Before the introduction of routine Hib immunization, Hib was the most common cause of meningitis in children under the age of five in the US.
Hib meningitis causes death in as many as one in 20 children with the condition and one fifth of children who survive it suffer from permanent brain damage, seizure or loss of hearing. Today, Hib infections are rare and usually affect adults with underlying, chronic illnesses rather than children.
Other life threatening conditions the infection can cause include the following:
Epiglottitis – infection of the flap that lies over the opening to the trachea
Pneumonia – lung infection
Septicemia – blood infection
Cellulitis – skin infection
Septic arthritis – joint infection
Pericarditis – infection of the fluid-filled sac that surrounds the heart
Osteomyelitis – bone infection
The Hib bacterium is spread through contact with mucus or droplets of fluid from an infected individual, usually through sneezing or coughing.
Babies are offered the vaccine as a part of routine care and since its introduction, the rates of Hib diseases have fallen by almost 100%. There are several different brands of vaccine and depending on which one is used, babies receive either three or four separate doses.
The vaccine should not be given to any child aged under 6 weeks and the doses that are usually recommended are as follows:
First dose at two months of age
Second at four months
Third at six months of age (if required, depending on brand)
Booster at 12 to 15 months
The vaccine is administered as part of a combination vaccine, which means two or more different types of vaccine are given in one shot to protect against more than one illness.
The vaccine is not usually required for people older than five years, although older children may be vaccinated if they have asplenia or sickle cell disease and are due to undergo an operation to remove the spleen.
People may also be vaccinated after having had a bone marrow transplant or if they are HIV positive. People who are only mildly ill can receive the vaccine, but individuals who are moderately or seriously unwell are advised to wait until they have recovered.

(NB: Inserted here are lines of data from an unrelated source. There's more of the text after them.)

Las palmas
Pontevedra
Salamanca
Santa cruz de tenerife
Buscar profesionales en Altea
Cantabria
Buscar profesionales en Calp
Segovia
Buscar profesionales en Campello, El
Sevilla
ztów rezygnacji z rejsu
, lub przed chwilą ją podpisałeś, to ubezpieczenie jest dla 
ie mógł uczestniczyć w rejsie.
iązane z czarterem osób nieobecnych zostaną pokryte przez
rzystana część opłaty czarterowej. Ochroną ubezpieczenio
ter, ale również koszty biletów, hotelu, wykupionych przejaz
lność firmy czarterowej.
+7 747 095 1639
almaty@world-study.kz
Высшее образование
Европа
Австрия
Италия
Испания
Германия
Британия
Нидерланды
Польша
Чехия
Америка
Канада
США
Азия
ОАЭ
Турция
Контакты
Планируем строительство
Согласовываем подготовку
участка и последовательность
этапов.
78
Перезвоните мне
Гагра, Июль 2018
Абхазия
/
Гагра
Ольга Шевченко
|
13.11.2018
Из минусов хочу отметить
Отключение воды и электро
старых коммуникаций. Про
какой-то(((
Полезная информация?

Risks associated with vaccination
As is the case with any medication, the Hib vaccine is associated with the risk of side effects. These are usually mild and resolve independently, although, in rare cases, the side effects are severe. Usually, people who receive the vaccine do not experience any problems.

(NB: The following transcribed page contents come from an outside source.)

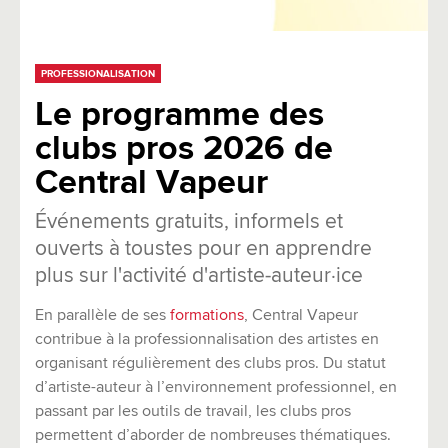
PROFESSIONALISATION
Le programme des
clubs pros 2026 de
Central Vapeur
Événements gratuits, informels et
ouverts à toustes pour en apprendre
plus sur l'activité d'artiste-auteur·ice
En parallèle de ses
formations
, Central Vapeur
contribue à la professionnalisation des artistes en
organisant régulièrement des clubs pros. Du statut
d’artiste-auteur à l’environnement professionnel, en
passant par les outils de travail, les clubs pros
permettent d’aborder de nombreuses thématiques.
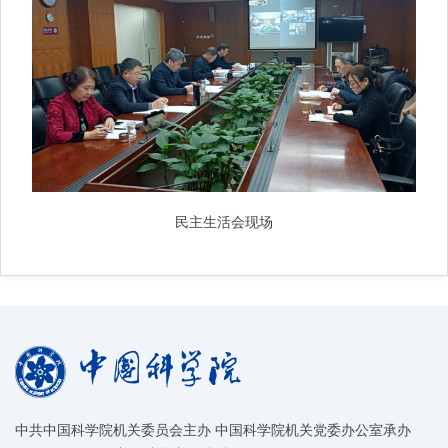
民主生活会现场
中共中国科学院机关委员会主办 中国科学院机关党委办公室承办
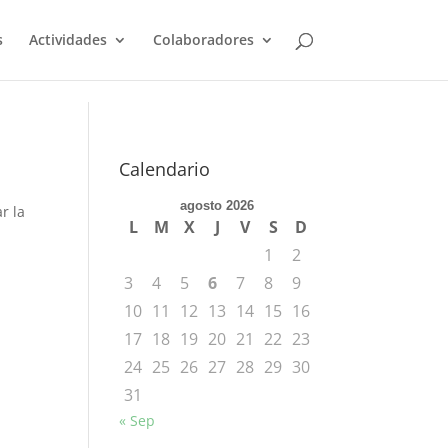
s
Actividades
Colaboradores
Calendario
agosto 2026
r la
L
M
X
J
V
S
D
1
2
3
4
5
6
7
8
9
10
11
12
13
14
15
16
17
18
19
20
21
22
23
24
25
26
27
28
29
30
31
« Sep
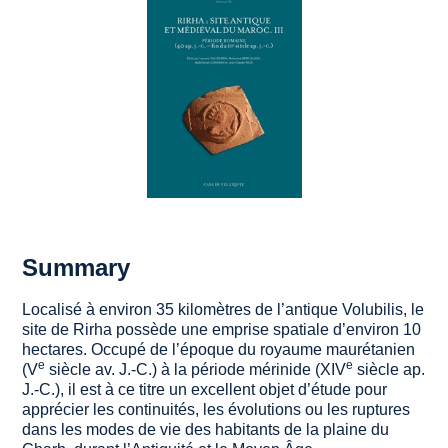
Summary
Localisé à environ 35 kilomètres de l’antique
Volubilis
, le
site de Rirha possède une emprise spatiale d’environ 10
hectares. Occupé de l’époque du royaume maurétanien
e
e
(V
siècle av. J.-C.) à la période mérinide (XIV
siècle ap.
J.-C.), il est à ce titre un excellent objet d’étude pour
apprécier les continuités, les évolutions ou les ruptures
dans les modes de vie des habitants de la plaine du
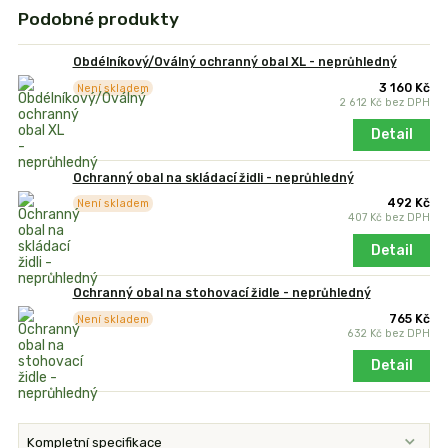
Podobné produkty
Obdélníkový/Oválný ochranný obal XL - neprůhledný
3 160 Kč
Není skladem
2 612 Kč
bez DPH
Detail
Ochranný obal na skládací židli - neprůhledný
492 Kč
Není skladem
407 Kč
bez DPH
Detail
Ochranný obal na stohovací židle - neprůhledný
765 Kč
Není skladem
632 Kč
bez DPH
Detail
Kompletní specifikace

However, mild problems that may occur include fever, redness, swelling and warmth at the injection site. These problems usually start soon after administration of the vaccine and last up to two or three days.
Although severe allergic reactions to the vaccine are very rare and estimated to occur in less than one in a million cases, there is a very remote risk of such reactions occurring. Anybody who has previously experienced a life-threatening reaction following a previous Hib shot should not be given the injection. The person administering the shot should be made aware of any severe allergies.
Signs of a severe allergic reaction include the following:
Swelling of the face and throat
Rapid heart rate
If a severe allergic reaction is suspected, the person should be taken to the nearest hospital and the reaction reported to the Vaccine Adverse Event Reporting System, a surveillance system that has been set up to help identify any safety issues with vaccines.